The parson joined my father in his endeavors to shake the resolution I had taken, and said many things concerning the snares set by the wicked world, and how easy it was for an ardent youth like myself to fall into them, that grievously annoyed my mother; for, as I have said before, she had great faith in my virtue, and so doted on me that she had a ready excuse for all my follies. Indeed, she would often smile at the combined alarm of my father and the parson, saying she held it infinitely better that a youth like myself go out upon the world in search of distinction, for therein lay the virtue of his example. Children were born to the world; if they had daring enough to go out upon it and battle with it, the parson's advice to stay at home was unnecessary. You could not make human things divine; and, to expect miracles from saints now-a-days, or truth from critics, or liberality from parsons, was like looking for reason in our "current literature."

When my father found that I was, in spite of the admonitions of the parson, resolved on setting out, and that he was confronted by the strong opposition of my mother, he gave up in despair, telling me whatever befell me, not to look to him for succor. My mother, on the other hand, gave herself up to my preparation for the journey with so much ardor, that she for several days almost wholly neglected the regulation of her domestic affairs.
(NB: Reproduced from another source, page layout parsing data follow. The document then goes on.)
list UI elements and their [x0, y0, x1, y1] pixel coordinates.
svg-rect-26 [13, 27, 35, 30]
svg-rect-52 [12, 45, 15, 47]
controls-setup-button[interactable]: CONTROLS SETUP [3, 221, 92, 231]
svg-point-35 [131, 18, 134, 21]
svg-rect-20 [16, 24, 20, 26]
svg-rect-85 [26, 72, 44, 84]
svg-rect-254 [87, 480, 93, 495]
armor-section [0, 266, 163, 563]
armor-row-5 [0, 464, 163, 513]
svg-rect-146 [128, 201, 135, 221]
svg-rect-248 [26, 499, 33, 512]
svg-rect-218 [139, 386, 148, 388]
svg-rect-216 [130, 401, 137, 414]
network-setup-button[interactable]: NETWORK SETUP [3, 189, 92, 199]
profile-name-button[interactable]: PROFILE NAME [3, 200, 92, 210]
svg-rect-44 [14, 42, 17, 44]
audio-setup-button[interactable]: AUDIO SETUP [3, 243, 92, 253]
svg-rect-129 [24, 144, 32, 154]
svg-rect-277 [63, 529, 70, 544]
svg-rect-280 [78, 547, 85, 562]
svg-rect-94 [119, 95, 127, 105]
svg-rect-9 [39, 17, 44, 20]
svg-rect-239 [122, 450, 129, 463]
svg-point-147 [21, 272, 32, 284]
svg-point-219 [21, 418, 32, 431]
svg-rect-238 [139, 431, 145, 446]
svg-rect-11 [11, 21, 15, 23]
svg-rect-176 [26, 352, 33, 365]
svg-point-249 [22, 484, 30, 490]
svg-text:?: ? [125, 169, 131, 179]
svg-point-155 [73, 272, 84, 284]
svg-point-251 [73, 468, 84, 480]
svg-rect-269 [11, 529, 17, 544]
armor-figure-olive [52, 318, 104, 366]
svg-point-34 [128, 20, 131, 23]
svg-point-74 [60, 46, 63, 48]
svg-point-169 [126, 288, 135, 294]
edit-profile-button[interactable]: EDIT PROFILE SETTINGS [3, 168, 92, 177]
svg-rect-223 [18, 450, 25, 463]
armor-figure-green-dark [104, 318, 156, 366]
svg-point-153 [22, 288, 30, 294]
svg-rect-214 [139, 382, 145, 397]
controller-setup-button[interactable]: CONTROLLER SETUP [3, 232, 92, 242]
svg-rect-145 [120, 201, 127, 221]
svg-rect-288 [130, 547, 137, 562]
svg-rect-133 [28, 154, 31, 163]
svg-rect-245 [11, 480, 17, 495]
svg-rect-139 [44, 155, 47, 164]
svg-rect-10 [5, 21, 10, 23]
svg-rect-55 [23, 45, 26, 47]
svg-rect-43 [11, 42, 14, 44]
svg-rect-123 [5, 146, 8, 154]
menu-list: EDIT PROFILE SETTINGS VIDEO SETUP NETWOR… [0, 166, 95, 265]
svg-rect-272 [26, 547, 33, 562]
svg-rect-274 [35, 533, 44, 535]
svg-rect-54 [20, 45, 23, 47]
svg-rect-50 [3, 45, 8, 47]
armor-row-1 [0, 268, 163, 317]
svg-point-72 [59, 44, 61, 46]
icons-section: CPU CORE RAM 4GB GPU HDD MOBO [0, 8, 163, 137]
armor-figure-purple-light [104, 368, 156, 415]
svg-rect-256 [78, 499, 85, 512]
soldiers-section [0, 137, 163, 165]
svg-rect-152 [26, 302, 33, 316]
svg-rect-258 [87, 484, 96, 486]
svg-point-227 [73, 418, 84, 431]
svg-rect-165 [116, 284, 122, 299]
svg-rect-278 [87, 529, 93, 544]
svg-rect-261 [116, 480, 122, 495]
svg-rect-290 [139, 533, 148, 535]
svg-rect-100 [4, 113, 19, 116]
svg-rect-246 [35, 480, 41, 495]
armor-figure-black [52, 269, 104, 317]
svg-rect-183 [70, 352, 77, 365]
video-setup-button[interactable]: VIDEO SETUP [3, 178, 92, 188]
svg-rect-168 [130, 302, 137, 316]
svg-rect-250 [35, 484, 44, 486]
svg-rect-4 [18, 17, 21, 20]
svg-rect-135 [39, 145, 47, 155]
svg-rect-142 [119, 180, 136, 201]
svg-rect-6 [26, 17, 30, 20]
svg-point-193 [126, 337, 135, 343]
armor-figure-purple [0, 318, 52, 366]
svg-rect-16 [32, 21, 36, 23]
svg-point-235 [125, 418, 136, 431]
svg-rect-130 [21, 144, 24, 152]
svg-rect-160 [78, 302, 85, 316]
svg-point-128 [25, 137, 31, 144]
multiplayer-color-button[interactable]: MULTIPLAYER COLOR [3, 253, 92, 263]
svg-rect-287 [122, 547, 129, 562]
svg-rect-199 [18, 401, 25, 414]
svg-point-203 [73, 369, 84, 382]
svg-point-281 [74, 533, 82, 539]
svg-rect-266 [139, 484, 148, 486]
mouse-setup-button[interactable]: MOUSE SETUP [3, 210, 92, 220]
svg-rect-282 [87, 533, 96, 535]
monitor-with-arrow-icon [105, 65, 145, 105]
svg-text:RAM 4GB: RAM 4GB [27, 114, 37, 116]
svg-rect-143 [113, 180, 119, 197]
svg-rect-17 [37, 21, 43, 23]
My precious new suit of black, in which I had adorned myself on Sundays, and, not a little vain of my appearance, shone out at church, was got out and brushed, and then nicely packed away in my valise, which likewise contained an ample supply of unmentionables, and homemade shirts, and stockings, and other articles appertaining to the wardrobe of an adventurous young man. My mother also exercised a wise discretion in the selection of such books as she thought would afford me "maxims of guidance," as she called it, through the world. A pocket Bible, and a small volume of the "Select Edition of Franklin's Maxims," a book in high favor with the good people of the Cape, were got of a bookseller in Barnstable, a queer wag, who had got rich by vending a strange quality of literature and taking fish in exchange. In addition to these good books provided by my mother, I was careful not to forget my "Polite Speech Maker," a book which I confess to have studied much. In truth, like many distinguished members of Congress, I am indebted to it for my great political popularity. Resolved as I am that this history shall never swerve from the truth, I would sincerely recommend a study of the "Polite Speech Maker" to all juvenile politicians, dealers in liquor, editors of three-cent newspapers, and learned litterateurs, whose names, according to sundry malicious writers, it is come the fashion of the day to reflect in one mirror.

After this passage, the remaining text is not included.